Saved data entries:
::::

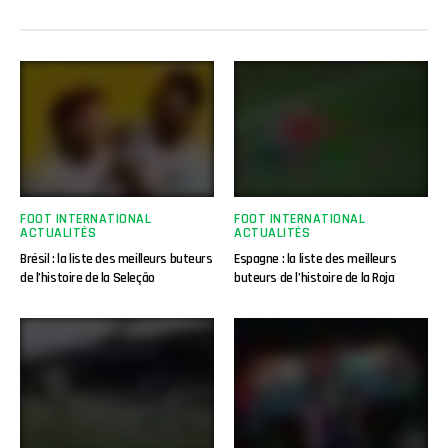
FOOT INTERNATIONAL
FOOT INTERNATIONAL
ACTUALITÉS
ACTUALITÉS
Brésil : la liste des meilleurs buteurs
Espagne : la liste des meilleurs
de l’histoire de la Seleção
buteurs de l’histoire de la Roja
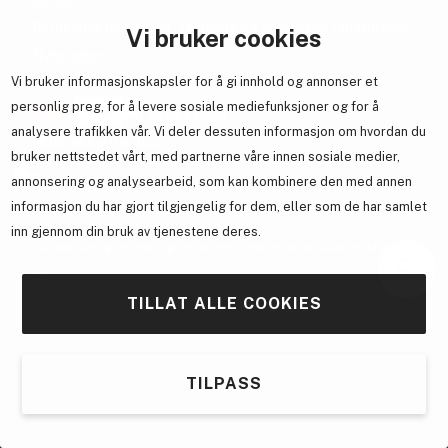
Bli medlem helt gratis - få poeng og eksklusive rabattkoder.
Vi bruker cookies
Nyhetsbrev
Vi bruker informasjonskapsler for å gi innhold og annonser et
Samarbeid med oss
personlig preg, for å levere sosiale mediefunksjoner og for å
analysere trafikken vår. Vi deler dessuten informasjon om hvordan du
bruker nettstedet vårt, med partnerne våre innen sosiale medier,
annonsering og analysearbeid, som kan kombinere den med annen
En del av
Brandsdal Group AS
informasjon du har gjort tilgjengelig for dem, eller som de har samlet
inn gjennom din bruk av tjenestene deres.
For personlig veiledning om profesjonelle hårprodukter, klikk
her
.
TILLAT ALLE COOKIES
TILPASS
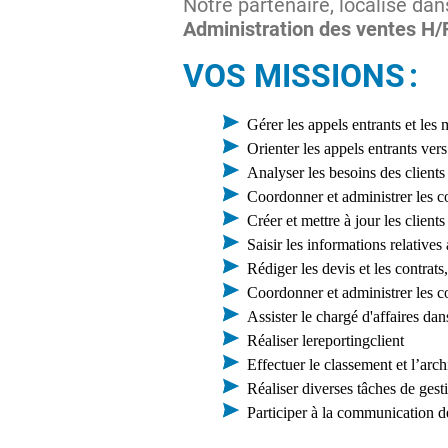
Notre partenaire, localisé da
Administration des ventes H/F
VOS MISSIONS :
Gérer les appels entrants et les 
Orienter les appels entrants vers
Analyser les besoins des clients
Coordonner et administrer les 
Créer et mettre à jour les clients
Saisir les informations relative
Rédiger les devis et les contrats
Coordonner et administrer les 
Assister le chargé d'affaires dan
Réaliser le
reporting
client
Effectuer le classement et l’arc
Réaliser diverses tâches de gest
Participer à la communication des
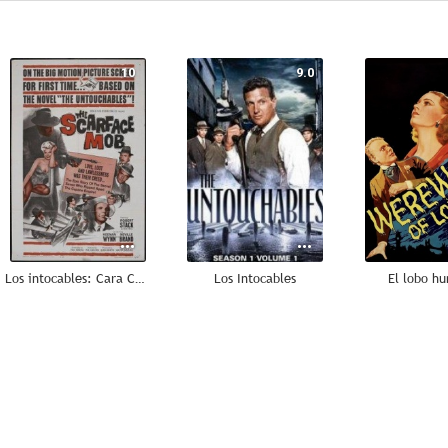
10
9.0
Los intocables: Cara Cortada
Los Intocables
El lobo h
6.0
6.0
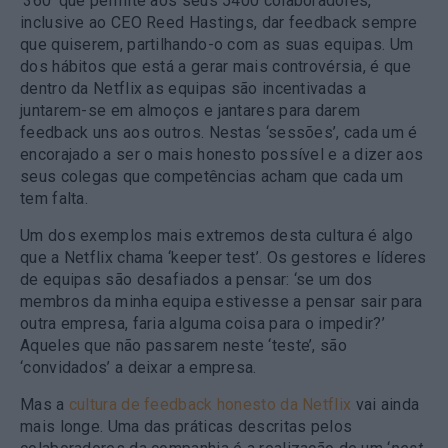
‘360’ que permite aos seus 5400 colaboradores,
inclusive ao CEO Reed Hastings, dar feedback sempre
que quiserem, partilhando-o com as suas equipas. Um
dos hábitos que está a gerar mais controvérsia, é que
dentro da Netflix as equipas são incentivadas a
juntarem-se em almoços e jantares para darem
feedback uns aos outros. Nestas ‘sessões’, cada um é
encorajado a ser o mais honesto possível e a dizer aos
seus colegas que competências acham que cada um
tem falta.
Um dos exemplos mais extremos desta cultura é algo
que a Netflix chama ‘keeper test’. Os gestores e líderes
de equipas são desafiados a pensar: ‘se um dos
membros da minha equipa estivesse a pensar sair para
outra empresa, faria alguma coisa para o impedir?’
Aqueles que não passarem neste ‘teste’, são
‘convidados’ a deixar a empresa.
Mas a
cultura de feedback honesto da Netflix
vai ainda
mais longe. Uma das práticas descritas pelos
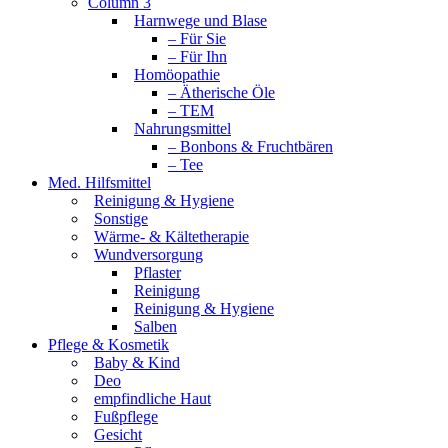
Column 3
Harnwege und Blase
– Für Sie
– Für Ihn
Homöopathie
– Ätherische Öle
– TEM
Nahrungsmittel
– Bonbons & Fruchtbären
– Tee
Med. Hilfsmittel
Reinigung & Hygiene
Sonstige
Wärme- & Kältetherapie
Wundversorgung
Pflaster
Reinigung
Reinigung & Hygiene
Salben
Pflege & Kosmetik
Baby & Kind
Deo
empfindliche Haut
Fußpflege
Gesicht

::::

Work instruction: Wherever a line contains the string "cultura", copy that line from the data.

Exercise result:
Um dos exemplos mais extremos desta cultura é algo
cultura de feedback honesto da Netflix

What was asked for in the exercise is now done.